Page-level text extractions:
========
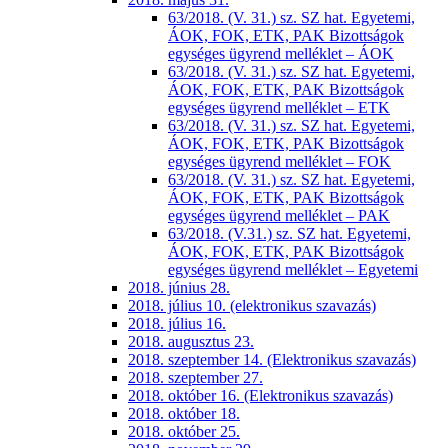
63/2018. (V. 31.) sz. SZ hat. Egyetemi,
ÁOK, FOK, ETK, PAK Bizottságok
egységes ügyrend melléklet – ÁOK
63/2018. (V. 31.) sz. SZ hat. Egyetemi,
ÁOK, FOK, ETK, PAK Bizottságok
egységes ügyrend melléklet – ETK
63/2018. (V. 31.) sz. SZ hat. Egyetemi,
ÁOK, FOK, ETK, PAK Bizottságok
egységes ügyrend melléklet – FOK
63/2018. (V. 31.) sz. SZ hat. Egyetemi,
ÁOK, FOK, ETK, PAK Bizottságok
egységes ügyrend melléklet – PAK
63/2018. (V.31.) sz. SZ hat. Egyetemi,
ÁOK, FOK, ETK, PAK Bizottságok
egységes ügyrend melléklet – Egyetemi
2018. június 28.
2018. július 10. (elektronikus szavazás)
2018. július 16.
2018. augusztus 23.
2018. szeptember 14. (Elektronikus szavazás)
2018. szeptember 27.
2018. október 16. (Elektronikus szavazás)
2018. október 18.
2018. október 25.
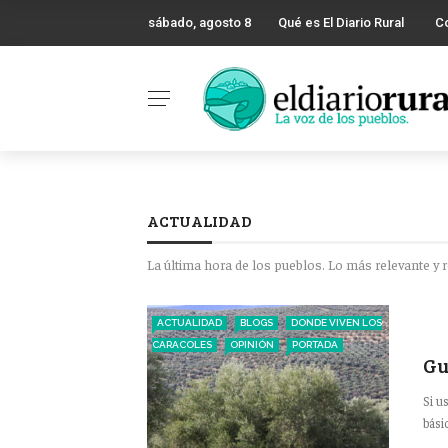
sábado, agosto 8
Qué es El Diario Rural
C
ACTUALIDAD
La última hora de los pueblos. Lo más relevante y 
ACTUALIDAD
BLOGS
DONDE VIVEN LOS
CARACOLES
OPINIÓN
PORTADA
Gu
Si u
bási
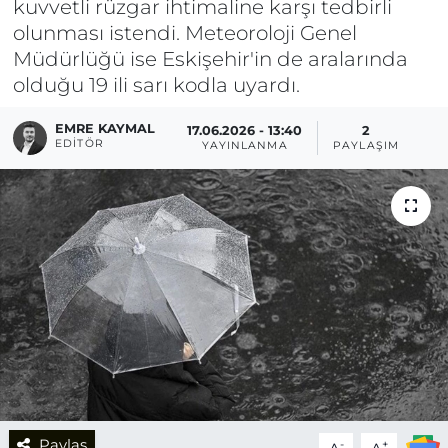
kuvvetli rüzgar ihtimaline karşı tedbirli
olunması istendi. Meteoroloji Genel
Müdürlüğü ise Eskişehir'in de aralarında
olduğu 19 ili sarı kodla uyardı.
EMRE KAYMAL
17.06.2026 - 13:40
2
EDITÖR
YAYINLANMA
PAYLAŞIM
Paylaş
-
+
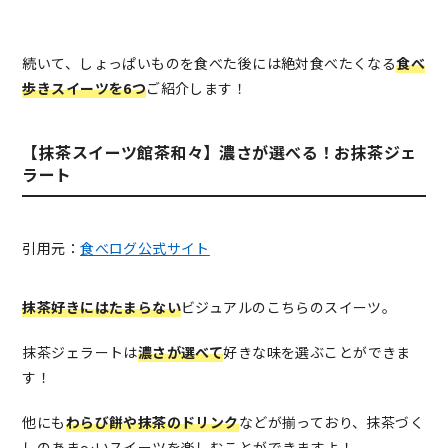
続いて、しょっぱいものを食べた後には絶対食べたくなる
食べ
歩きスイーツを6つ
ご紹介します！
【抹茶スイーツ館茶和々】濃さが選べる！お抹茶ジェ
ラート
引用元：
食べログ公式サイト
抹茶好きにはたまらない
ビジュアルのこちらのスイーツ。
抹茶ジェラートは
濃さが選べて
好きな味を選ぶことができま
す！
他にも
わらび餅や抹茶のドリンク
などが揃っており、抹茶づく
しのあま〜いスイーツを楽しむことができますよ！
========
Output the data above verbatim, pictures excluded.

63/2018. (V. 31.) sz. SZ hat. Egyetemi,
ÁOK, FOK, ETK, PAK Bizottságok
egységes ügyrend melléklet – ÁOK
63/2018. (V. 31.) sz. SZ hat. Egyetemi,
ÁOK, FOK, ETK, PAK Bizottságok
egységes ügyrend melléklet – ETK
63/2018. (V. 31.) sz. SZ hat. Egyetemi,
ÁOK, FOK, ETK, PAK Bizottságok
egységes ügyrend melléklet – FOK
63/2018. (V. 31.) sz. SZ hat. Egyetemi,
ÁOK, FOK, ETK, PAK Bizottságok
egységes ügyrend melléklet – PAK
63/2018. (V.31.) sz. SZ hat. Egyetemi,
ÁOK, FOK, ETK, PAK Bizottságok
egységes ügyrend melléklet – Egyetemi
2018. június 28.
2018. július 10. (elektronikus szavazás)
2018. július 16.
2018. augusztus 23.
2018. szeptember 14. (Elektronikus szavazás)
2018. szeptember 27.
2018. október 16. (Elektronikus szavazás)
2018. október 18.
2018. október 25.
sábado, agosto 8
Qué es El Diario Rural
C
ACTUALIDAD
La última hora de los pueblos. Lo más relevante y 
ACTUALIDAD
BLOGS
DONDE VIVEN LOS
CARACOLES
OPINIÓN
PORTADA
Gu
Si u
bási
kuvvetli rüzgar ihtimaline karşı tedbirli
olunması istendi. Meteoroloji Genel
Müdürlüğü ise Eskişehir'in de aralarında
olduğu 19 ili sarı kodla uyardı.
EMRE KAYMAL
17.06.2026 - 13:40
2
EDITÖR
YAYINLANMA
PAYLAŞIM
Paylaş
-
+
続いて、しょっぱいものを食べた後には絶対食べたくなる
食べ
歩きスイーツを6つ
ご紹介します！
【抹茶スイーツ館茶和々】濃さが選べる！お抹茶ジェ
ラート
引用元：
食べログ公式サイト
抹茶好きにはたまらない
ビジュアルのこちらのスイーツ。
抹茶ジェラートは
濃さが選べて
好きな味を選ぶことができま
す！
他にも
わらび餅や抹茶のドリンク
などが揃っており、抹茶づく
しのあま〜いスイーツを楽しむことができますよ！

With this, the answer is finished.